# What you have to do
Write every record out again exactly, and keep images out of it.

# Available records
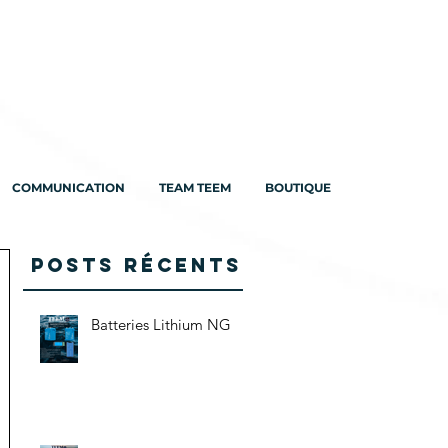
COMMUNICATION
TEAM TEEM
BOUTIQUE
Posts Récents
Batteries Lithium NG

# Solved problem
COMMUNICATION
TEAM TEEM
BOUTIQUE
Posts Récents
Batteries Lithium NG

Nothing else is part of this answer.